Gordon Hookey: A MURRIALITY
21 October 2022
Please join us to celebrate the opening of Gordon Hookey’s first survey exhibition, A MURRIALITY.
Gordon Hookey’s work is best known for its biting satire of Australian culture and politics, its witty critique of racism, and its exploration of oral and image-based history-making traditions. Across sculpture, printmaking, video, and large-scale painting, A MURRIALITY presents perspectives on historical and contemporary issues affecting Aboriginal and Torres Strait Islander peoples. Through the lens of Hookey’s lived experience as a Murri person, this includes legal injustices, international conflict, cultural representations, and language.
The exhibition features a significant new commission that draws inspiration from Hookey’s vast collection of political posters and continues his acclaimed series of protest banners. Made for use in the public realm at Invasion Day marches and rallies recognising Aboriginal resistance fighter Dundalli, Hookey’s banners provide timely socio-political commentary while also imagining a truly empowered Indigenous future.
Please note: This exhibition contains adult content including strong language and graphic imagery.
The IMA strongly encourages mask-wearing onsite in the galleries and for events to keep our community safe. If you are displaying symptoms of COVID-19 or are feeling unwell, please stay home.
We are committed to making the IMA accessible to people of all abilities, their families, and carers, as well as visitors of different ages and different backgrounds.
The gallery entrance is on the ground floor of the Judith Wright Arts Centre, on Berwick Street. There is wheelchair access and an accessible toilet with baby changing facilities also located on the ground floor, and we welcome guide and support dogs.
To find out more, contact us at firstname.lastname@example.org, call (07) 3252 5750, or ask our friendly staff on-site. Read our access information for visitors here.

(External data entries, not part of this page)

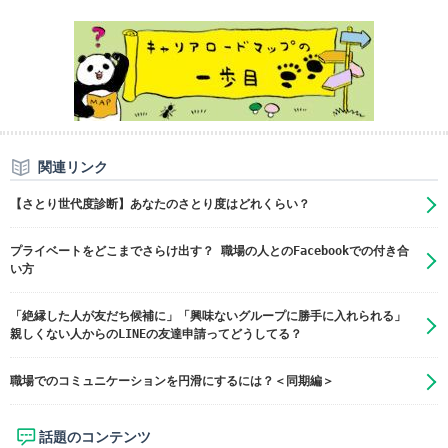
関連リンク
【さとり世代度診断】あなたのさとり度はどれくらい？
プライベートをどこまでさらけ出す？ 職場の人とのFacebookでの付き合
い方
「絶縁した人が友だち候補に」「興味ないグループに勝手に入れられる」
親しくない人からのLINEの友達申請ってどうしてる？
職場でのコミュニケーションを円滑にするには？＜同期編＞
話題のコンテンツ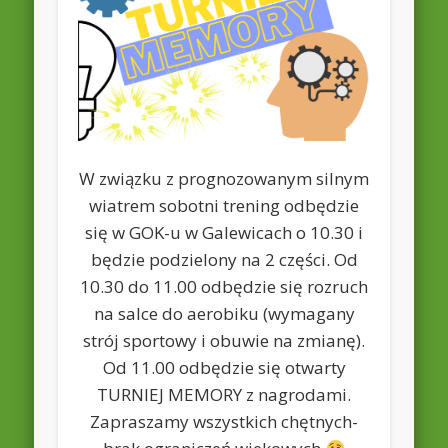
W związku z prognozowanym silnym
wiatrem sobotni trening odbędzie
się w GOK-u w Galewicach o 10.30 i
będzie podzielony na 2 części. Od
10.30 do 11.00 odbędzie się rozruch
na salce do aerobiku (wymagany
strój sportowy i obuwie na zmianę).
Od 11.00 odbędzie się otwarty
TURNIEJ MEMORY z nagrodami.
Zapraszamy wszystkich chętnych-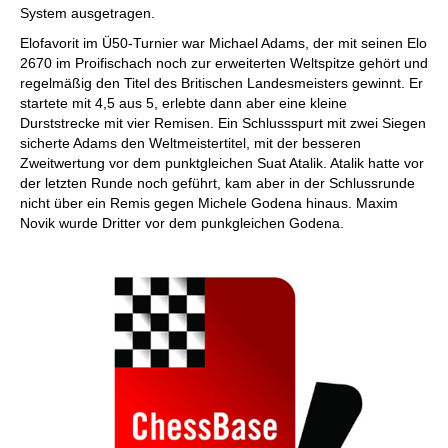
System ausgetragen.
Elofavorit im Ü50-Turnier war Michael Adams, der mit seinen Elo
2670 im Proifischach noch zur erweiterten Weltspitze gehört und
regelmäßig den Titel des Britischen Landesmeisters gewinnt. Er
startete mit 4,5 aus 5, erlebte dann aber eine kleine
Durststrecke mit vier Remisen. Ein Schlussspurt mit zwei Siegen
sicherte Adams den Weltmeistertitel, mit der besseren
Zweitwertung vor dem punktgleichen Suat Atalik. Atalik hatte vor
der letzten Runde noch geführt, kam aber in der Schlussrunde
nicht über ein Remis gegen Michele Godena hinaus. Maxim
Novik wurde Dritter vor dem punkgleichen Godena.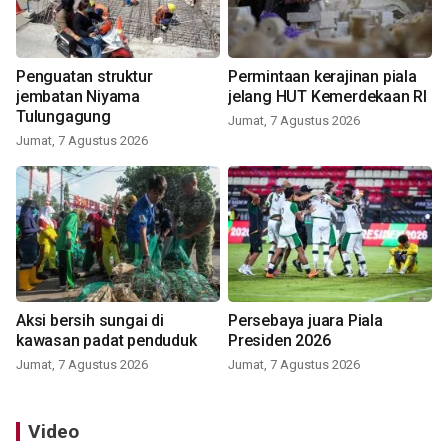
Penguatan struktur
Permintaan kerajinan piala
jembatan Niyama
jelang HUT Kemerdekaan RI
Tulungagung
Jumat, 7 Agustus 2026
Jumat, 7 Agustus 2026
Aksi bersih sungai di
Persebaya juara Piala
kawasan padat penduduk
Presiden 2026
Jumat, 7 Agustus 2026
Jumat, 7 Agustus 2026
Video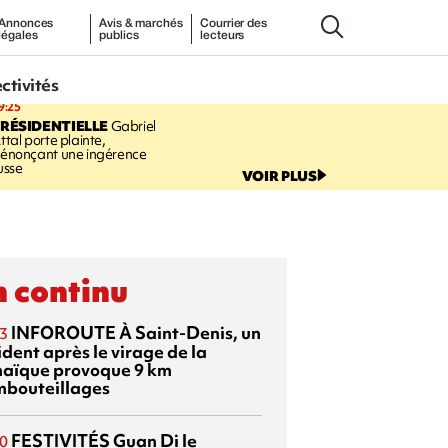
Annonces
Avis & marchés
Courrier des
légales
publics
lecteurs
ectivités
9:25
RÉSIDENTIELLE
Gabriel
ttal porte plainte,
énonçant une ingérence
usse
VOIR PLUS
 continu
INFOROUTE
À Saint-Denis, un
3
dent après le virage de la
aïque provoque 9 km
mbouteillages
FESTIVITÉS
Guan Di
le
0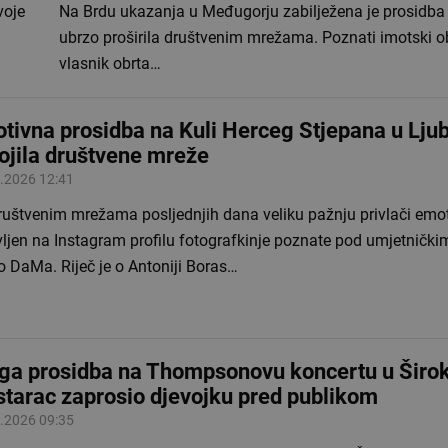
voje
Na Brdu ukazanja u Međugorju zabilježena je prosidba 
ubrzo proširila društvenim mrežama. Poznati imotski ob
vlasnik obrta…
tivna prosidba na Kuli Herceg Stjepana u Lj
ojila društvene mreže
.2026 12:41
ruštvenim mrežama posljednjih dana veliku pažnju privlači emo
vljen na Instagram profilu fotografkinje poznate pod umjetnič
o DaMa. Riječ je o Antoniji Boras…
ga prosidba na Thompsonovu koncertu u Širo
tarac zaprosio djevojku pred publikom
.2026 09:35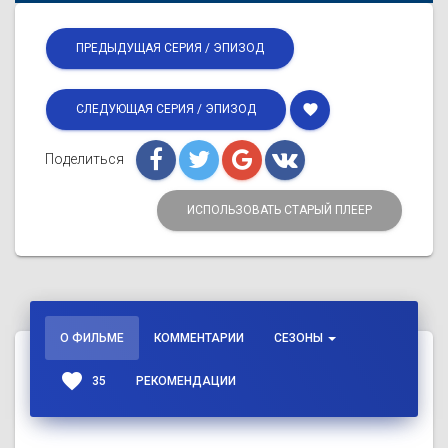
ПРЕДЫДУЩАЯ СЕРИЯ / ЭПИЗОД
favorite
СЛЕДУЮЩАЯ СЕРИЯ / ЭПИЗОД
Поделиться
ИСПОЛЬЗОВАТЬ СТАРЫЙ ПЛЕЕР
О ФИЛЬМЕ
КОММЕНТАРИИ
СЕЗОНЫ
favorite
35
РЕКОМЕНДАЦИИ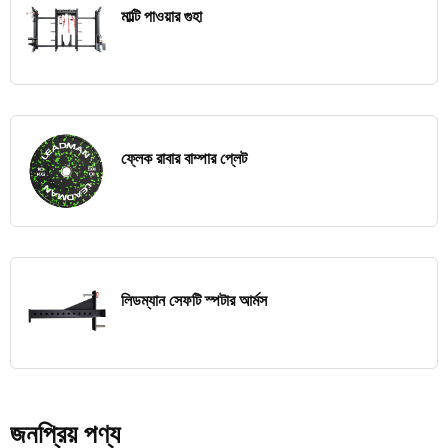
মাল্টি পাওয়ার গুহা
ফ্লেক রাবার বাম্পার প্লেট
লিডম্যান সেফটি স্পটার আর্মস
জনপ্রিয় পণ্য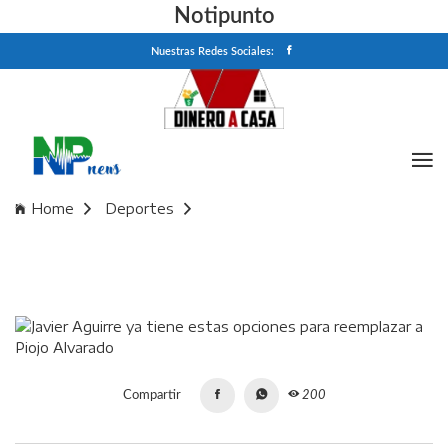
Notipunto
Nuestras Redes Sociales:
Home
Deportes
Javier Aguirre ya tiene estas opciones para reemplazar a
Piojo Alvarado
Compartir
200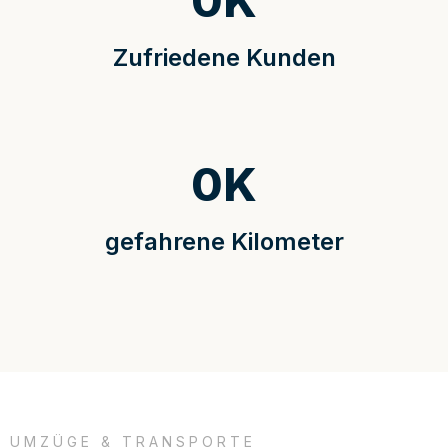
0
K
Zufriedene Kunden
0
K
gefahrene Kilometer
UMZÜGE & TRANSPORTE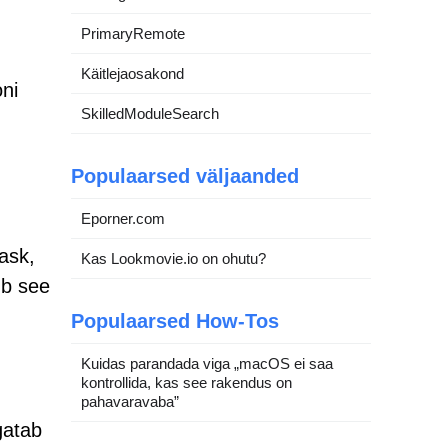
PrimaryRemote
Käitlejaosakond
oni
SkilledModuleSearch
Populaarsed väljaanded
Eporner.com
ask,
Kas Lookmovie.io on ohutu?
ub see
Populaarsed How-Tos
Kuidas parandada viga „macOS ei saa
kontrollida, kas see rakendus on
pahavaravaba”
gatab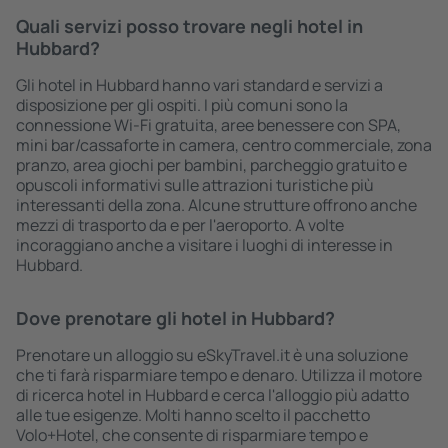
Quali servizi posso trovare negli hotel in
Hubbard?
Gli hotel in Hubbard hanno vari standard e servizi a
disposizione per gli ospiti. I più comuni sono la
connessione Wi-Fi gratuita, aree benessere con SPA,
mini bar/cassaforte in camera, centro commerciale, zona
pranzo, area giochi per bambini, parcheggio gratuito e
opuscoli informativi sulle attrazioni turistiche più
interessanti della zona. Alcune strutture offrono anche
mezzi di trasporto da e per l'aeroporto. A volte
incoraggiano anche a visitare i luoghi di interesse in
Hubbard.
Dove prenotare gli hotel in Hubbard?
Prenotare un alloggio su eSkyTravel.it è una soluzione
che ti farà risparmiare tempo e denaro. Utilizza il motore
di ricerca hotel in Hubbard e cerca l'alloggio più adatto
alle tue esigenze. Molti hanno scelto il pacchetto
Volo+Hotel, che consente di risparmiare tempo e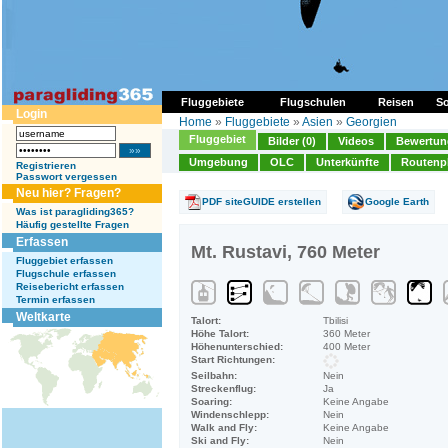
Fluggebiete
Flugschulen
Reisen
So
Login
Home
»
Fluggebiete
»
Asien
»
Georgien
Fluggebiet
Bilder (0)
Videos
Bewertung
Umgebung
OLC
Unterkünfte
Routenp
Registrieren
Passwort vergessen
Neu hier? Fragen?
PDF siteGUIDE erstellen
Google Earth
Was ist paragliding365?
Häufig gestellte Fragen
Erfassen
Mt. Rustavi, 760 Meter
Fluggebiet erfassen
Flugschule erfassen
Reisebericht erfassen
Termin erfassen
Weltkarte
Talort:
Tbilisi
Höhe Talort:
360 Meter
Höhenunterschied:
400 Meter
Start Richtungen:
Seilbahn:
Nein
Streckenflug:
Ja
Soaring:
Keine Angabe
Windenschlepp:
Nein
Walk and Fly:
Keine Angabe
Ski and Fly:
Nein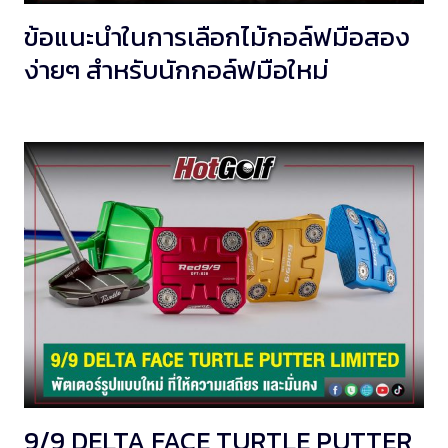
ข้อแนะนำในการเลือกไม้กอล์ฟมือสอง
ง่ายๆ สำหรับนักกอล์ฟมือใหม่
9/9 DELTA FACE TURTLE PUTTER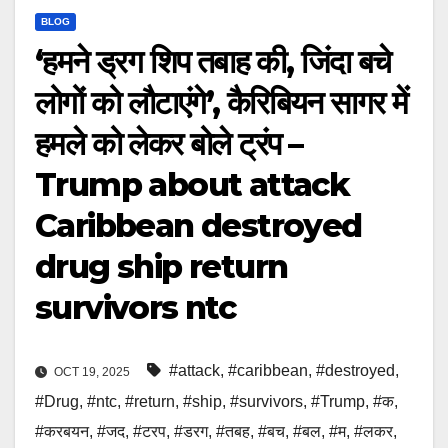
BLOG
‘हमने ड्रग शिप तबाह की, जिंदा बचे
लोगों को लौटाएंगे’, कैरिबियन सागर में
हमले को लेकर बोले ट्रंप –
Trump about attack
Caribbean destroyed
drug ship return
survivors ntc
#attack
,
#caribbean
,
#destroyed
,
OCT 19, 2025
#Drug
,
#ntc
,
#return
,
#ship
,
#survivors
,
#Trump
,
#क
,
#करबयन
,
#जद
,
#टरप
,
#डरग
,
#तबह
,
#बच
,
#बल
,
#म
,
#लकर
,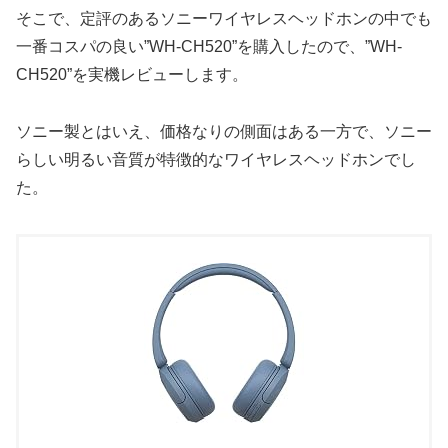
そこで、定評のあるソニーワイヤレスヘッドホンの中でも
一番コスパの良い”WH-CH520”を購入したので、”WH-
CH520”を実機レビューします。
ソニー製とはいえ、価格なりの側面はある一方で、ソニー
らしい明るい音質が特徴的なワイヤレスヘッドホンでし
た。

Gordon Hookey was born in Cloncurry, Queensland in 1961. He currently lives and works in Brisbane. Hookey belongs to the Waanyi people and locates his art at the interface where Aboriginal and non-Aboriginal cultures converge. He explicitly attacks the establishment and implicates our current political representatives. His style and approach is distinctive in its vibrancy and best known for its biting satire of Australia’s political landscape, its leaders and representatives. Hookey is a core member of Brisbane-based Indigenous collective proppaNOW alongside fellow artists including Richard Bell, Vernon Ah Kee and Jennifer Herd. His work is held in major collections within Australia including the Queensland Art Gallery | Gallery of Modern Art and University of Queensland Art Museum in Brisbane in Brisbane, Art Gallery of Western Australia in Perth, National Gallery of Australia and Australian National University in Canberra, National Gallery of Victoria in Melbourne, University of Technology in Sydney and a number of significant private collections.